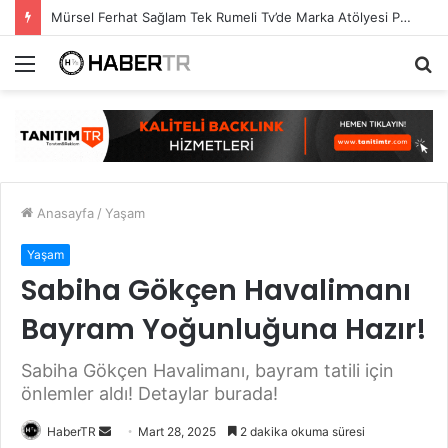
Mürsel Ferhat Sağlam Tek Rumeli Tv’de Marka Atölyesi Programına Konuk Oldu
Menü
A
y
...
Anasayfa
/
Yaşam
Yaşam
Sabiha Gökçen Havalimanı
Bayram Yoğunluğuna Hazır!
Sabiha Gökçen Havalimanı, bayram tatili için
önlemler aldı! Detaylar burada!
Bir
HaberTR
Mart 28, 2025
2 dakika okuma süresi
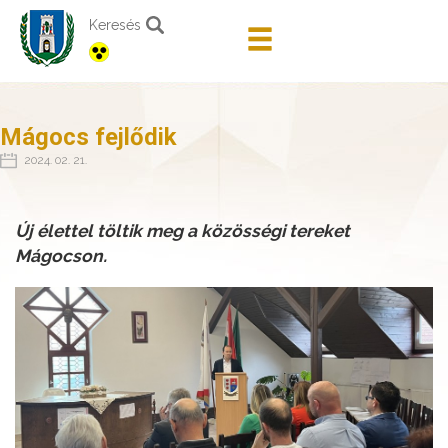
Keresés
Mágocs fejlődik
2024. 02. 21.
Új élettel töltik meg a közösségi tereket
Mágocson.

---

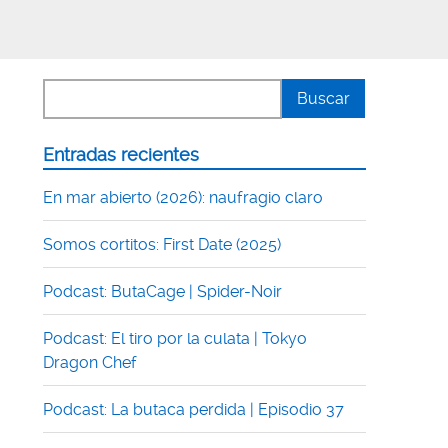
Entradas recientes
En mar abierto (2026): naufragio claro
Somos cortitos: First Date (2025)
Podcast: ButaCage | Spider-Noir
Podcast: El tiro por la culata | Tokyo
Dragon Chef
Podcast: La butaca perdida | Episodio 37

WHAT TO DO — If the string "Havalimanı" appears in a line of the entries, report the line.

WRITTEN ANSWER —
Sabiha Gökçen Havalimanı
Sabiha Gökçen Havalimanı, bayram tatili için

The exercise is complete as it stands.